Die Kamera wird, sobald der Film voll ist, geschlossen abgegeben. Abgeben kann man die Fotos übrigens in fast jedem Drogeriemarkt, Fotofachhandel und Elektrofachgeschäften. Entwickelt werden sie schließlich im Fotolabor.

Von den gemachten Fotos können Abzüge und/oder eine digitalisierte Foto-CD angefertigt werden.

Die leeren Kameragehäuse werden entsorgt oder gesammelt und mit einem neuen Film versehen um die problematische Entsorgung zu vermeiden. Recyclebare Einwegkameras sind wegen dem nötigen Umweltschutz immer mehr verbreitet.

Die erste Einwegkamera wurde von Fujifilm entwickelt und wurde mit dem Produktnamen Quicksnap Anfang der 1990’er Jahre auf den Markt gebracht.

Einwegkameras werden oft auf Hochzeiten verteilt, um sowohl den kleinen als auch den großen Gästen die Möglichkeit zu geben, die besten Momente  auf umkomplizierte Weise festzuhalten und sich später von den gemachten Bildern überraschen zu lassen. Oft stellen die Gastgeber auch bestimmte Aufgaben für die Fotos die geschossen werden.
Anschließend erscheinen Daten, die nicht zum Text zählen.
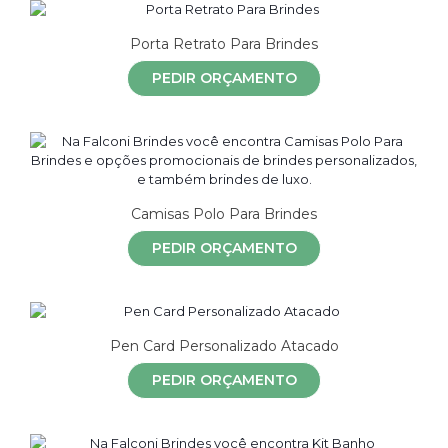
Porta Retrato Para Brindes
PEDIR ORÇAMENTO
Camisas Polo Para Brindes
PEDIR ORÇAMENTO
Pen Card Personalizado Atacado
PEDIR ORÇAMENTO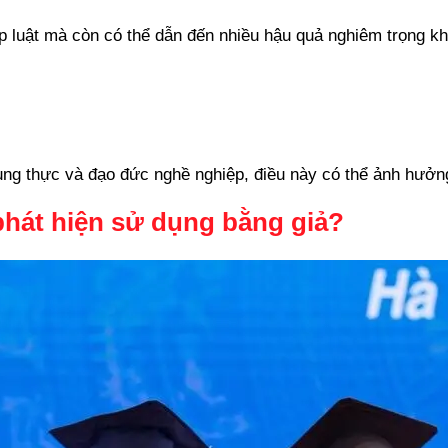
p luật mà còn có thể dẫn đến nhiều hậu quả nghiêm trọng kh
rung thực và đạo đức nghề nghiệp, điều này có thể ảnh hưở
 phát hiện sử dụng bằng giả?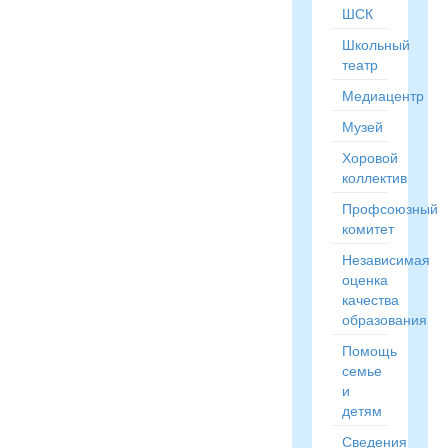
ШСК
Школьный
театр
Медиацентр
Музей
Хоровой
коллектив
Профсоюзный
комитет
Независимая
оценка
качества
образования
Помощь
семье
и
детям
Сведения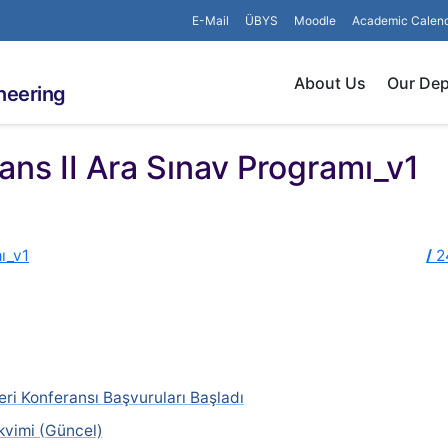
E-Mail
ÜBYS
Moodle
Academic Calen
About Us
Our De
neering
ns II Ara Sınav Programı_v1
ı_v1
/
2
eri Konferansı Başvuruları Başladı
vimi (Güncel)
Einwegkameras sind auch beliebte Begleiter auf Urlaubsreisen, da sie keinen großen Wert haben und selbst für Kinder leicht zu bedienen sind. Es kann also ohne Sorge in Sand und Schlamm fotografiert werden und manche Einwegkameras können dank wasserdichter Hülle sogar unter Wasser verwendet werden.

Doch da man die Bilder erst später zu Gesicht bekommt, bleibt Platz für die Vorstellung und Fantasie und die Freude auf die fertigen Fotos. Da jeder die Kamera problemlos und schnell bedienen kann, entstehen einzigartige und lebendige Momentaufnahmen.
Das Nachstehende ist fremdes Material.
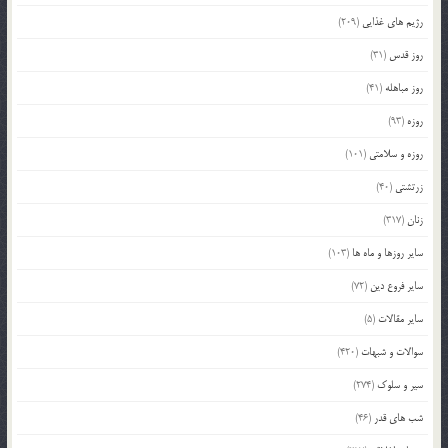
رژیم های غذایی
(209)
روز قدس
(31)
روز مباهله
(41)
روزه
(93)
روزه و سلامتی
(101)
زرتشتی
(40)
زنان
(317)
سایر روزها و ماه ها
(103)
سایر فروع دین
(72)
سایر مقالات
(5)
سوالات و شبهات
(420)
سیر و سلوک
(274)
شب های قدر
(46)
Es muss allerdings hinzugeführt werden, dass die Qualität einer Einwegkamera nicht herausragend ist und sie somit eher für Schnappschüsse geeignet sind.
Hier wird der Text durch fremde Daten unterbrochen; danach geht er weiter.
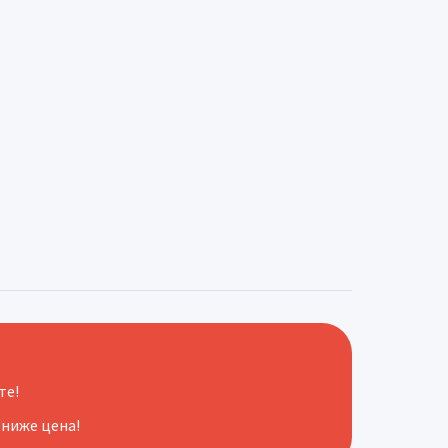
те!
 ниже цена!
Viele Firmen nutzen Einwegkameras auch als Werbegeschenke, da sich diese gut bedrucken lassen.

 

Einwegkameras wurden außerdem für besondere Fotoprojekte genutzt:

Der deutsche Journalist Phillipp Abresch verteilte im Jahre 1999 Einwegkameras an Kinder im Kosovo für sein Projekt “Fotojournalismus von unten“.

Anschließend folgte sein zweites Projekt im Jahre 2002 in Zusammenarbeit mit der deutschen Gesellschaft für Technische Zusammenarbeit unter Patnerschaft der japanischen Künstlerin ein weiteres Projekt für die Wanderaustellung “Imagine, your photos will open my eyes“ : Es wurden etwa 500 Einwegkameras an Kinder in 45 Ländern verteilt von denen jedes am 30. April fotografieren sollte. Die Kinder sollten zeigen, was ihnen als wichtig erscheint und so entstanden tolle Momentaufnahmen, die zum Nachdenken anregen. Zu der Austellung gibt es einen passenden Bildband mit den besten Fotos des Projekts.

Im Jahre 2015 entstand im Zug des großen Flüchtlingsstroms das Berliner Projekt AUGEN-BLICK der Kunstplattform Musé. Sie verteilten Einwegkameras an Flüchtlinge aus Berliner Asylunterkünften und baten diese, ihren Alltag innerhalb einer Woche festzuhalten. Mit ihrem Projekt wollten sich den zwischenmenschlichen Austausch und die gegenseitige Identifizierung fördern.

Falls wir euch die Einwegkameras mit diesem Beitrag schmackhaft gemacht haben,  habt ihr in unserem Onlineshop eine vielseitige Auswahl verschiedener Modelle.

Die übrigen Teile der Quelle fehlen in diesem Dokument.